The metrics of Groupon are intriguing. For example, Tiger Sushi on Lyndale at the Midtown Greenway ran an offer to purchase $45 gift cards for $20. This was one of the most popular recent deals.

Tiger Sushi Groupon Offer

I assume this is because it was for more than 50% off and in a popular part of town where Groupon likely has solid traction.

As the above image shows, they sold 4,993 of these, so, at $20 each, nearly $100,000 was spent on that day’s offer at Groupon. As I understand the metrics, about half of that goes to the vendor, so Tiger Sushi received around $50,000 and Groupon brought in nearly $50,000.

Money in the bank is certainly a good thing. But what happens if all 4,993 of those Groupon purchasers shows up to redeem their gift cards? The ~$50,000 Tiger Sushi earned comes with the promise of being willing to fulfill $224,685 worth of tabs. I’m not intimately familiar with restaurant margins, but that seems like a pretty large exposure to me.

However, the numbers must make sense, since Groupon is kicking butt all over the country with this model.
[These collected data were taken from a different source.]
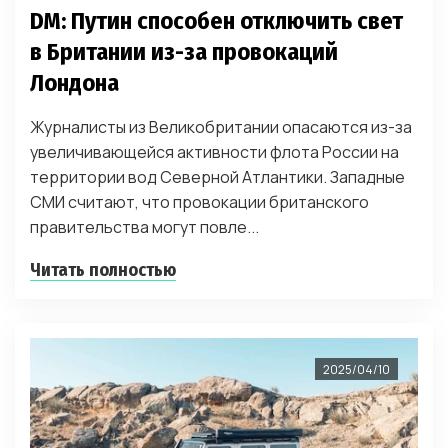
DM: Путин способен отключить свет
в Британии из-за провокаций
Лондона
Журналисты из Великобритании опасаются из-за
увеличивающейся активности флота России на
территории вод Северной Атлантики. Западные
СМИ считают, что провокации британского
правительства могут повле...
Читать полностью
2025/04/10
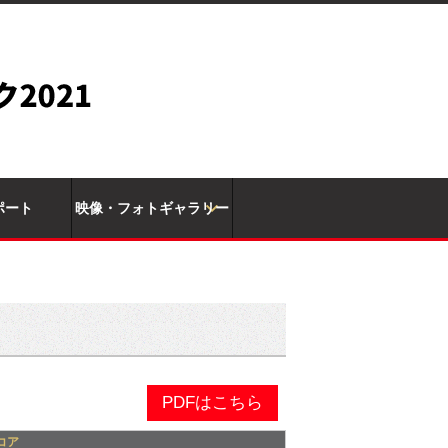
ポート
映像・フォトギャラリー
PDFはこちら
コア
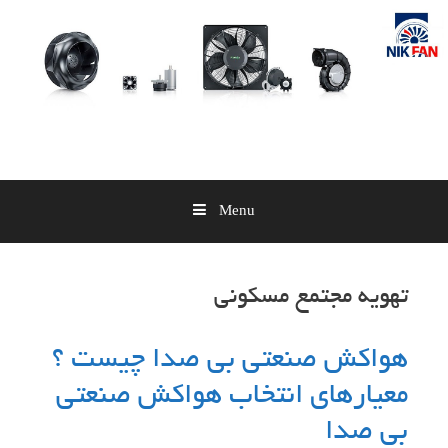
Skip
to
content
Menu
تهویه مجتمع مسکونی
هواکش صنعتی بی صدا چیست ؟
معیارهای انتخاب هواکش صنعتی
بی صدا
If the offers weren’t working for businesses, word would get around fast and the wind would be gone from Groupon’s sails.

To make this work, the following likely happens:

1. Acquiring new customers: Take a loss on the first visit, but earn a new customer in the process. This virtually guarantees that you’ll get new customers in the door.

2. Over-spenders. A tab at a sushi place will likely run well beyond $45. If it doesn’t, you probably will know why by the next morning.

3. Spoilage. A substantial number of Groupon purchasers probably never get around to using the gift cards they’re purchased. This is obviously the highest margin side of this equation for the vendor.

What else do you think is in play here?

Could a Truly Local Version Work?

Assuming the numbers make sense, it would be interesting to see if this would work locally with local control. For example, what if the Lake Street Council pushed out daily or weekly offers on behalf of local businesses? Primary subscribers to offers like that would likely be people nearby, but it may be the thing that puts them over the top to invite friends from faraway places like St Paul or Linden Hills to see what Lake Street is all about these days.

Hmm, along the Lake Street brainstorming flow, how about local businesses offering deals to groups that can prove they brought people into the neighborhood? If you’re from zip codes 55406, 55407, or 55408 and can prove that you brought at least two people from elsewhere to the venue, you’ll eligible for something rad. Try it and see.